Could you repeat the entries below exactly, but only from the line with "Find My Apple - Hiekka" through the line with "Empreendedor", and without any picture?

Records contained in a dataset:
((

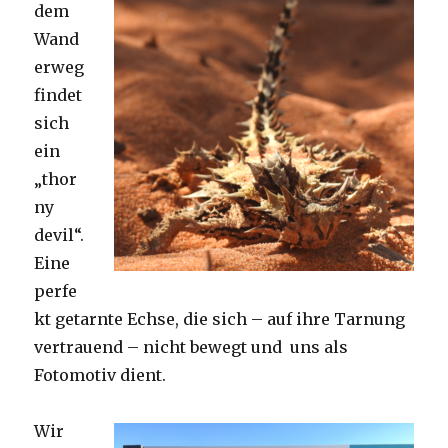
dem
Wand
erweg
findet
sich
ein
„thor
ny
devil“.
Eine
perfe
kt getarnte Echse, die sich – auf ihre Tarnung
vertrauend – nicht bewegt und uns als
Fotomotiv dient.
Wir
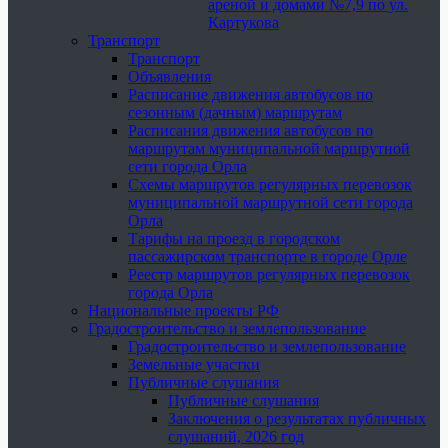
ареной и домами №7,9 по ул.
Картукова
Транспорт
Транспорт
Объявления
Расписание движения автобусов по
сезонным (дачным) маршрутам
Расписания движения автобусов по
маршрутам муниципальной маршрутной
сети города Орла
Схемы маршрутов регулярных перевозок
муниципальной маршрутной сети города
Орла
Тарифы на проезд в городском
пассажирском транспорте в городе Орле
Реестр маршрутов регулярных перевозок
города Орла
Национальные проекты РФ
Градостроительство и землепользование
Градостроительство и землепользование
Земельные участки
Публичные слушания
Публичные слушания
Заключения о результатах публичных
слушаний, 2026 год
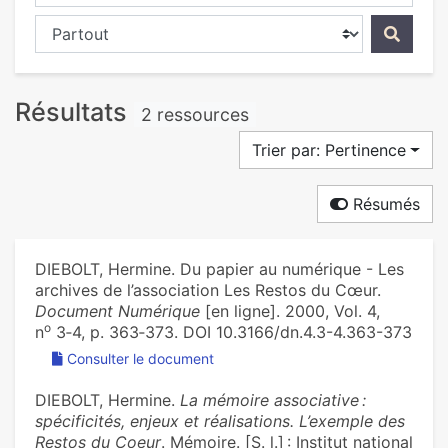
Chercher dans...
Résultats
2 ressources
Trier par: Pertinence
Résumés
DIEBOLT, Hermine. Du papier au numérique - Les
archives de l’association Les Restos du Cœur.
Document Numérique
[en ligne]. 2000, Vol. 4,
o
n
3‑4, p. 363‑373. DOI 10.3166/dn.4.3-4.363-373
Consulter le document
DIEBOLT, Hermine.
La mémoire associative :
spécificités, enjeux et réalisations. L’exemple des
Restos du Coeur
. Mémoire. [S. l.] : Institut national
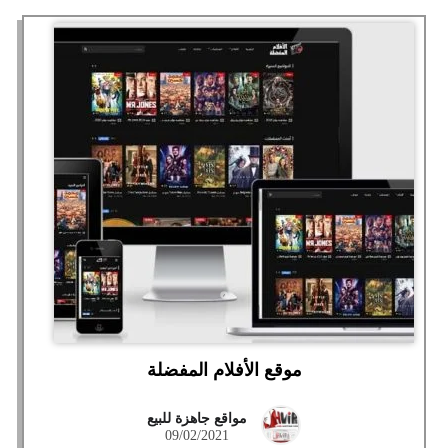
موقع الأفلام المفضلة
مواقع جاهزة للبيع
09/02/2021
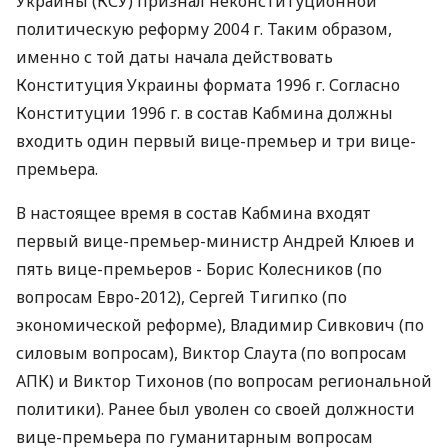
Украины (КСУ) признал неконституционной
политическую реформу 2004 г. Таким образом,
именно с той даты начала действовать
Конституция Украины формата 1996 г. Согласно
Конституции 1996 г. в состав Кабмина должны
входить один первый вице-премьер и три вице-
премьера.
В настоящее время в состав Кабмина входят
первый вице-премьер-министр Андрей Клюев и
пять вице-премьеров - Борис Колесников (по
вопросам Евро-2012), Сергей Тигипко (по
экономической реформе), Владимир Сивкович (по
силовым вопросам), Виктор Слаута (по вопросам
АПК) и Виктор Тихонов (по вопросам региональной
политики). Ранее был уволен со своей должности
вице-премьера по гуманитарным вопросам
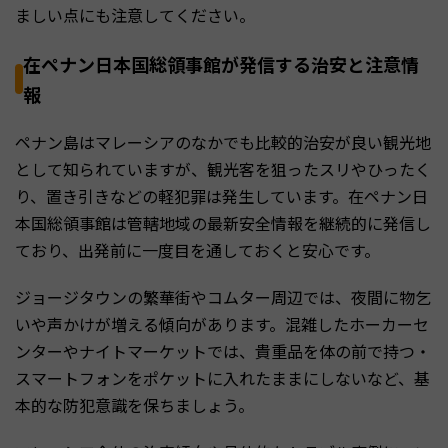
ましい点にも注意してください。
在ペナン日本国総領事館が発信する治安と注意情
報
ペナン島はマレーシアのなかでも比較的治安が良い観光地
として知られていますが、観光客を狙ったスリやひったく
り、置き引きなどの軽犯罪は発生しています。在ペナン日
本国総領事館は管轄地域の最新安全情報を継続的に発信し
ており、出発前に一度目を通しておくと安心です。
ジョージタウンの繁華街やコムター周辺では、夜間に物乞
いや声かけが増える傾向があります。混雑したホーカーセ
ンターやナイトマーケットでは、貴重品を体の前で持つ・
スマートフォンをポケットに入れたままにしないなど、基
本的な防犯意識を保ちましょう。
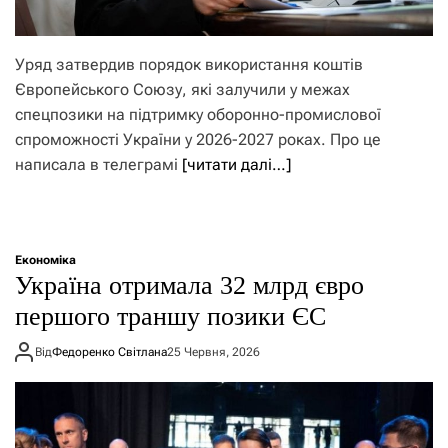
Уряд затвердив порядок використання коштів
Європейського Союзу, які залучили у межах
спецпозики на підтримку оборонно-промислової
спроможності України у 2026-2027 роках. Про це
написала в телеграмі
[читати далі…]
Економіка
Україна отримала 32 млрд євро
першого траншу позики ЄС
Від
Федоренко Світлана
25 Червня, 2026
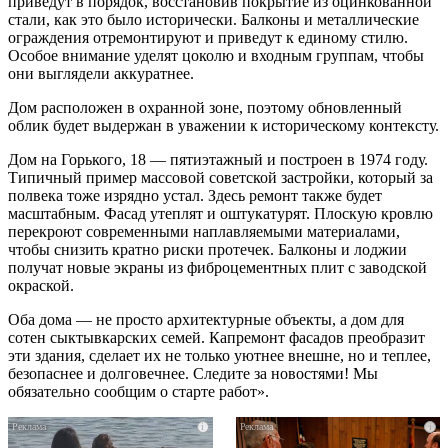
приведут в порядок, восстановив покрытие из оцинкованной
стали, как это было исторически. Балконы и металлические
ограждения отремонтируют и приведут к единому стилю.
Особое внимание уделят цоколю и входным группам, чтобы
они выглядели аккуратнее.
Дом расположен в охранной зоне, поэтому обновленный
облик будет выдержан в уважении к историческому контексту.
Дом на Горького, 18 — пятиэтажный и построен в 1974 году.
Типичный пример массовой советской застройки, который за
полвека тоже изрядно устал. Здесь ремонт также будет
масштабным. Фасад утеплят и оштукатурят. Плоскую кровлю
перекроют современными наплавляемыми материалами,
чтобы снизить кратно риски протечек. Балконы и лоджии
получат новые экраны из фиброцементных плит с заводской
окраской.
Оба дома — не просто архитектурные объекты, а дом для
сотен сыктывкарских семей. Капремонт фасадов преобразит
эти здания, сделает их не только уютнее внешне, но и теплее,
безопаснее и долговечнее. Следите за новостями! Мы
обязательно сообщим о старте работ».
i
i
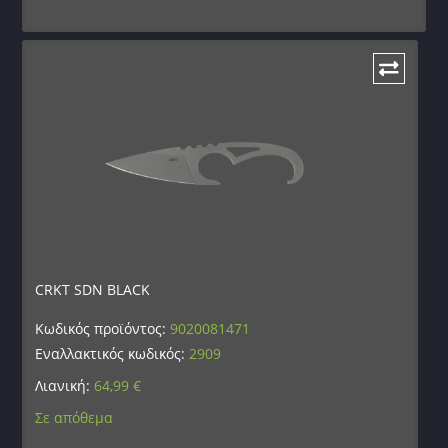
CRKT SDN BLACK
Κωδικός προϊόντος:
9020081471
Εναλλακτικός κωδικός:
2909
Λιανική:
64,99
€
Σε απόθεμα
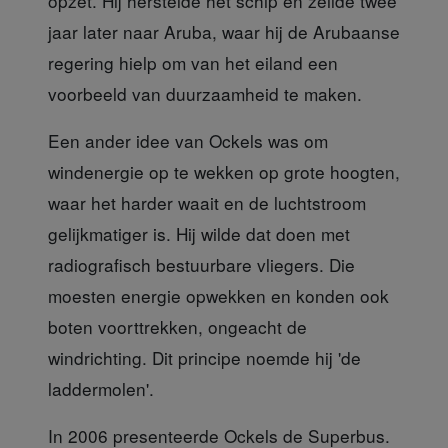
opzet. Hij herstelde het schip en zeilde twee
jaar later naar Aruba, waar hij de Arubaanse
regering hielp om van het eiland een
voorbeeld van duurzaamheid te maken.
Een ander idee van Ockels
was om
windenergie op te wekken op grote hoogten,
waar het harder waait en de luchtstroom
gelijkmatiger is. Hij wilde dat doen met
radiografisch bestuurbare vliegers. Die
moesten energie opwekken en konden ook
boten voorttrekken, ongeacht de
windrichting. Dit principe noemde hij 'de
laddermolen'.
In 2006 presenteerde Ockels de Superbus.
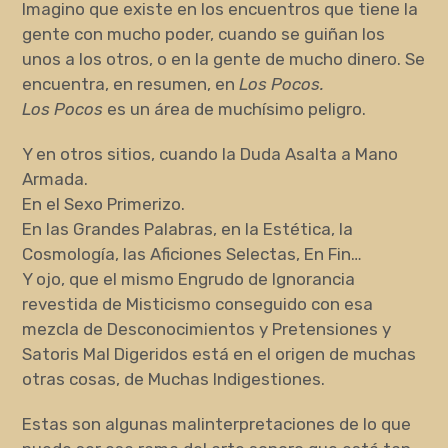
Imagino que existe en los encuentros que tiene la
gente con mucho poder, cuando se guiñan los
unos a los otros, o en la gente de mucho dinero. Se
encuentra, en resumen, en
Los Pocos.
Los Pocos
es un área de muchísimo peligro.
Y en otros sitios, cuando la Duda Asalta a Mano
Armada.
En el Sexo Primerizo.
En las Grandes Palabras, en la Estética, la
Cosmología, las Aficiones Selectas, En Fin…
Y ojo, que el mismo Engrudo de Ignorancia
revestida de Misticismo conseguido con esa
mezcla de Desconocimientos y Pretensiones y
Satoris Mal Digeridos está en el origen de muchas
otras cosas, de Muchas Indigestiones.
Estas son algunas malinterpretaciones de lo que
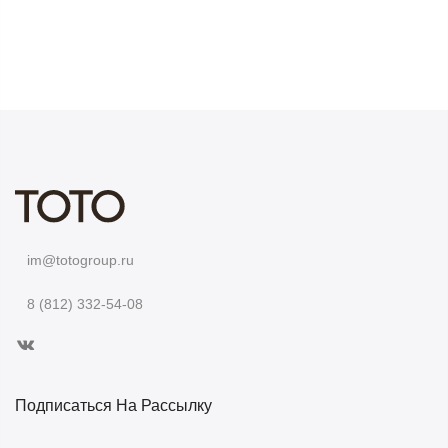
im@totogroup.ru
8 (812) 332-54-08
Подписаться На Рассылку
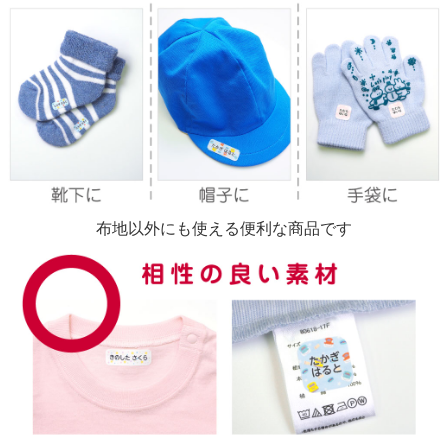
布地以外にも使える便利な商品です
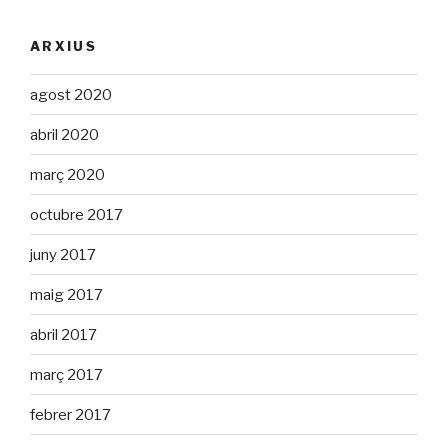
ARXIUS
agost 2020
abril 2020
març 2020
octubre 2017
juny 2017
maig 2017
abril 2017
març 2017
febrer 2017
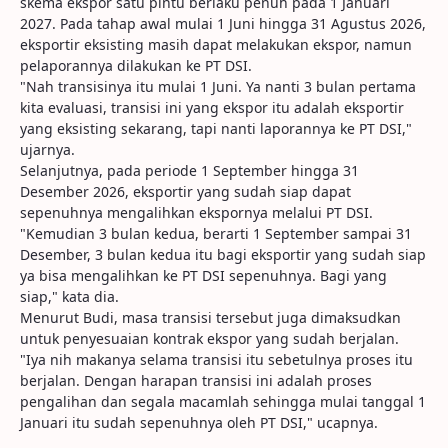
skema ekspor satu pintu berlaku penuh pada 1 Januari
2027. Pada tahap awal mulai 1 Juni hingga 31 Agustus 2026,
eksportir eksisting masih dapat melakukan ekspor, namun
pelaporannya dilakukan ke PT DSI.
"Nah transisinya itu mulai 1 Juni. Ya nanti 3 bulan pertama
kita evaluasi, transisi ini yang ekspor itu adalah eksportir
yang eksisting sekarang, tapi nanti laporannya ke PT DSI,"
ujarnya.
Selanjutnya, pada periode 1 September hingga 31
Desember 2026, eksportir yang sudah siap dapat
sepenuhnya mengalihkan ekspornya melalui PT DSI.
"Kemudian 3 bulan kedua, berarti 1 September sampai 31
Desember, 3 bulan kedua itu bagi eksportir yang sudah siap
ya bisa mengalihkan ke PT DSI sepenuhnya. Bagi yang
siap," kata dia.
Menurut Budi, masa transisi tersebut juga dimaksudkan
untuk penyesuaian kontrak ekspor yang sudah berjalan.
"Iya nih makanya selama transisi itu sebetulnya proses itu
berjalan. Dengan harapan transisi ini adalah proses
pengalihan dan segala macamlah sehingga mulai tanggal 1
Januari itu sudah sepenuhnya oleh PT DSI," ucapnya.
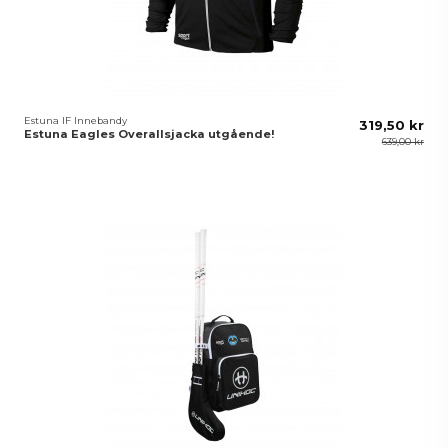
Estuna IF Innebandy
319,50 kr
Estuna Eagles Overallsjacka utgående!
639,00 kr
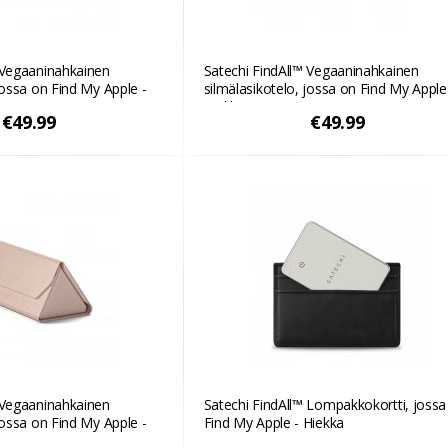
 Vegaaninahkainen
Satechi FindAll™ Vegaaninahkainen
jossa on Find My Apple -
silmälasikotelo, jossa on Find My Apple
Hiekka
€49.99
€49.99
 Vegaaninahkainen
Satechi FindAll™ Lompakkokortti, jossa
jossa on Find My Apple -
Find My Apple - Hiekka
punainen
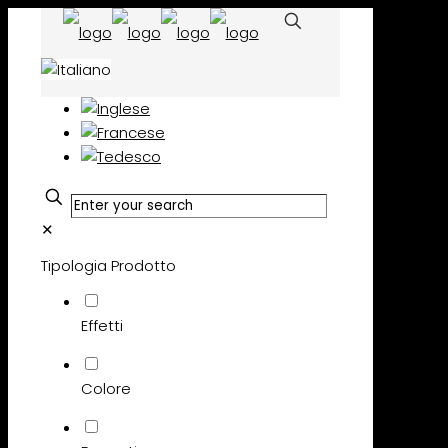
✕
Tipologia Prodotto
Effetti
Colore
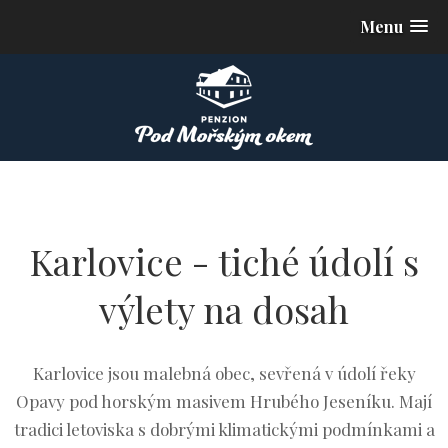
Menu
Karlovice - tiché údolí s
výlety na dosah
Karlovice jsou malebná obec, sevřená v údolí řeky
Opavy pod horským masivem Hrubého Jeseníku. Mají
tradici letoviska s dobrými klimatickými podmínkami a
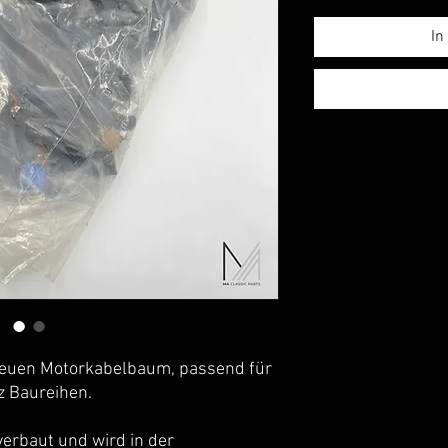
In
 neuen Motorkabelbaum, passend für
 Baureihen.
verbaut und wird in der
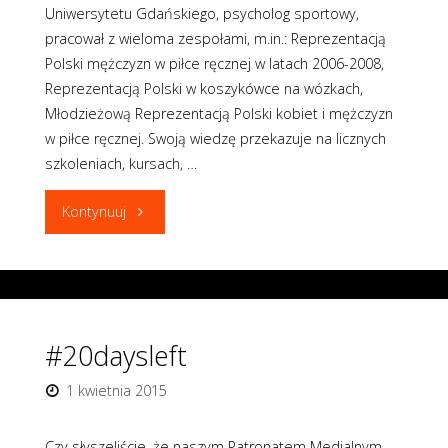
Uniwersytetu Gdańskiego, psycholog sportowy,
pracował z wieloma zespołami, m.in.: Reprezentacją
Polski mężczyzn w piłce ręcznej w latach 2006-2008,
Reprezentacją Polski w koszykówce na wózkach,
Młodzieżową Reprezentacją Polski kobiet i mężczyzn
w piłce ręcznej. Swoją wiedzę przekazuje na licznych
szkoleniach, kursach, …
"#19daysleft"
Kontynuuj
#20daysleft
1 kwietnia 2015
Czy słyszeliście, że naszym Patronatem Medialnym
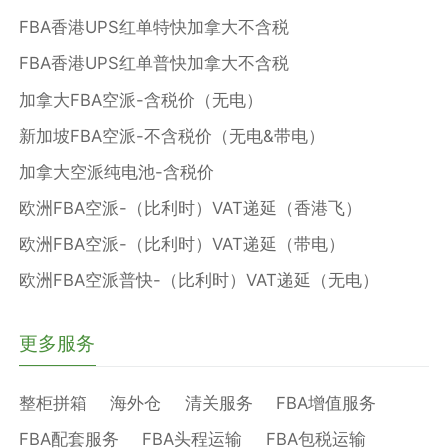
FBA香港UPS红单特快加拿大不含税
FBA香港UPS红单普快加拿大不含税
加拿大FBA空派-含税价（无电）
新加坡FBA空派-不含税价（无电&带电）
加拿大空派纯电池-含税价
欧洲FBA空派-（比利时）VAT递延（香港飞）
欧洲FBA空派-（比利时）VAT递延（带电）
欧洲FBA空派普快-（比利时）VAT递延（无电）
更多服务
整柜拼箱
海外仓
清关服务
FBA增值服务
FBA配套服务
FBA头程运输
FBA包税运输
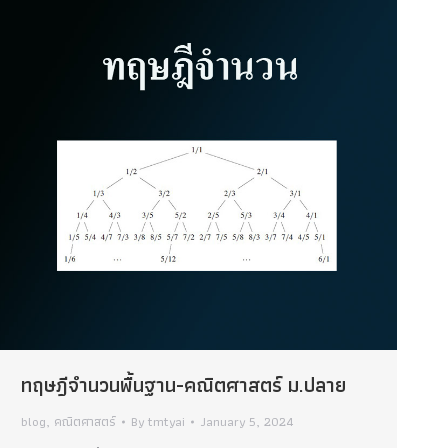
ทฤษฎีจำนวนพื้นฐาน-คณิตศาสตร์ ม.ปลาย
blog
,
คณิตศาสตร์
By
tmtyai
January 5, 2024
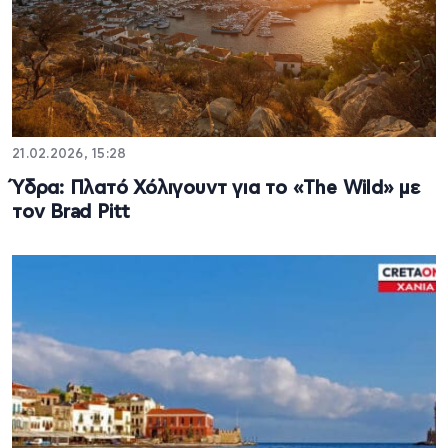
21.02.2026, 15:28
Ύδρα: Πλατό Χόλιγουντ για το «The Wild» με
τον Brad Pitt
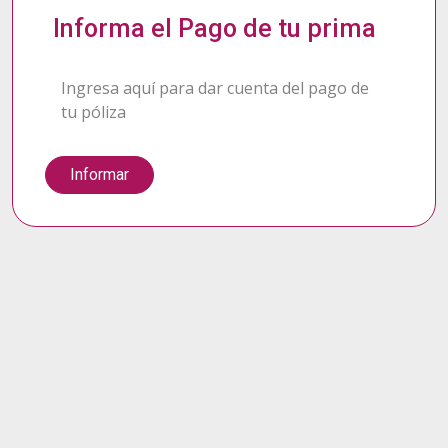
Informa el Pago de tu prima
Ingresa aquí para dar cuenta del pago de
tu póliza
Informar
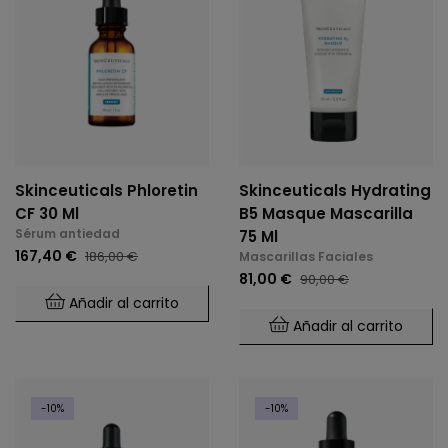
Skinceuticals Phloretin
Skinceuticals Hydrating
CF 30 Ml
B5 Masque Mascarilla
Sérum antiedad
75 Ml
167,40 €
186,00 €
Mascarillas Faciales
81,00 €
90,00 €
Añadir al carrito
Añadir al carrito
-10%
-10%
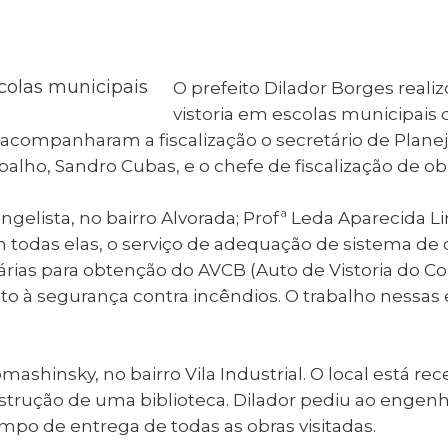
al de Araçatuba
Impressão da 2ª Via
IPTU D
Carnê de IPTU
Leis e Decretos
Obras 
Municipais
ia
O prefeito Dilador Borges reali
Sala do
Vacina
 Sepultados
Empreendedor
vistoria em escolas municipais
Vagas de Emprego
Vagas 
companharam a fiscalização o secretário de Plan
lho, Sandro Cubas, e o chefe de fiscalização de obra
gelista, no bairro Alvorada; Profª Leda Aparecida Li
 Em todas elas, o serviço de adequação de sistema de
rias para obtenção do AVCB (Auto de Vistoria do Co
to à segurança contra incêndios. O trabalho nessas 
shinsky, no bairro Vila Industrial. O local está r
strução de uma biblioteca. Dilador pediu ao engenhe
mpo de entrega de todas as obras visitadas.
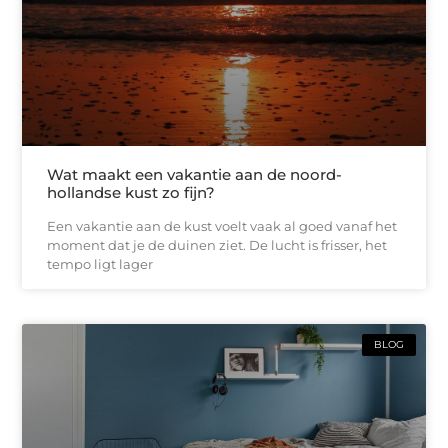
Wat maakt een vakantie aan de noord-
hollandse kust zo fijn?
Een vakantie aan de kust voelt vaak al goed vanaf het
moment dat je de duinen ziet. De lucht is frisser, het
tempo ligt lager
BLOG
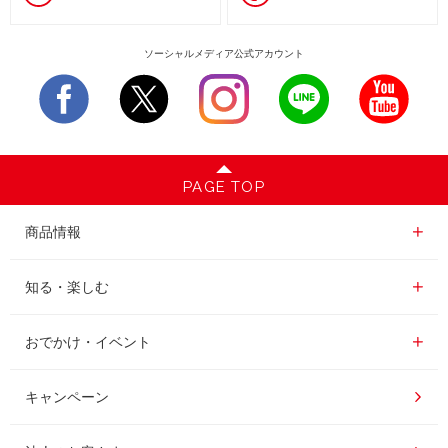
ソーシャルメディア公式アカウント
PAGE TOP
商品情報一覧
商品情報
レギュラーコーヒー
知る・楽しむ一覧
知る・楽しむ
インスタントコーヒー
おいしいコーヒーの淹れ方
おでかけ・イベント情報一覧
おでかけ・イベント
ドリンク
コーヒー百科
UCCコーヒー博物館
キャンペーン
ドリップポッド
レシピ
UCCコーヒーアカデミー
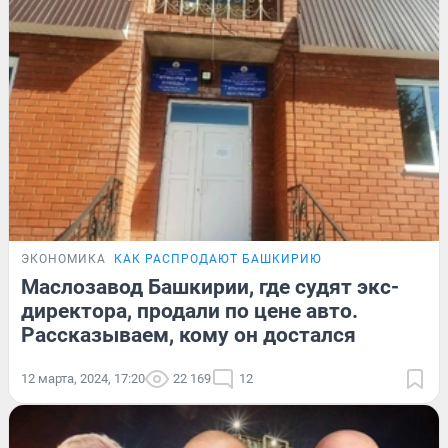
ЭКОНОМИКА
КАК РАСПРОДАЮТ БАШКИРИЮ
Маслозавод Башкирии, где судят экс-
директора, продали по цене авто.
Рассказываем, кому он достался
12 марта, 2024, 17:20
22 169
12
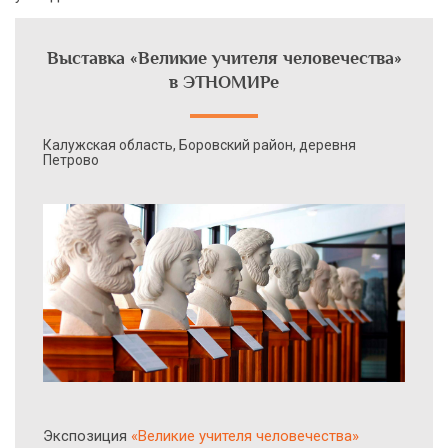
Выставка «Великие учителя человечества»
в ЭТНОМИРе
Калужская область, Боровский район, деревня
Петрово
Экcпозиция
«Великие учителя человечества»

))

--- TASK RESULT ---
Find My Apple - Hiekka
punainen
✕
Tipologia Prodotto
Effetti
Colore
Menu
Karlovice - tiché údolí s
výlety na dosah
Karlovice jsou malebná obec, sevřená v údolí řeky
Opavy pod horským masivem Hrubého Jeseníku. Mají
tradici letoviska s dobrými klimatickými podmínkami a
In
 neuen Motorkabelbaum, passend für
 Baureihen.
verbaut und wird in der
Uniwersytetu Gdańskiego, psycholog sportowy,
pracował z wieloma zespołami, m.in.: Reprezentacją
Polski mężczyzn w piłce ręcznej w latach 2006-2008,
Reprezentacją Polski w koszykówce na wózkach,
Młodzieżową Reprezentacją Polski kobiet i mężczyzn
w piłce ręcznej. Swoją wiedzę przekazuje na licznych
szkoleniach, kursach, …
"#19daysleft"
Kontynuuj
#20daysleft
1 kwietnia 2015
Czy słyszeliście, że naszym Patronatem Medialnym
FBA香港UPS红单特快加拿大不含税
FBA香港UPS红单普快加拿大不含税
加拿大FBA空派-含税价（无电）
新加坡FBA空派-不含税价（无电&带电）
加拿大空派纯电池-含税价
欧洲FBA空派-（比利时）VAT递延（香港飞）
欧洲FBA空派-（比利时）VAT递延（带电）
欧洲FBA空派普快-（比利时）VAT递延（无电）
更多服务
整柜拼箱
海外仓
清关服务
FBA增值服务
FBA配套服务
FBA头程运输
FBA包税运输
ทฤษฎีจำนวนพื้นฐาน-คณิตศาสตร์ ม.ปลาย
blog
,
คณิตศาสตร์
By
tmtyai
January 5, 2024
21.02.2026, 15:28
Ύδρα: Πλατό Χόλιγουντ για το «The Wild» με
τον Brad Pitt
Informa el Pago de tu prima
Ingresa aquí para dar cuenta del pago de
tu póliza
Informar
Skinceuticals Phloretin
Skinceuticals Hydrating
CF 30 Ml
B5 Masque Mascarilla
Sérum antiedad
75 Ml
167,40 €
186,00 €
Mascarillas Faciales
81,00 €
90,00 €
Añadir al carrito
Añadir al carrito
-10%
-10%
al de Araçatuba
Impressão da 2ª Via
IPTU D
Carnê de IPTU
Leis e Decretos
Obras 
Municipais
ia
O prefeito Dilador Borges reali
Sala do
Vacina
 Sepultados
Empreendedor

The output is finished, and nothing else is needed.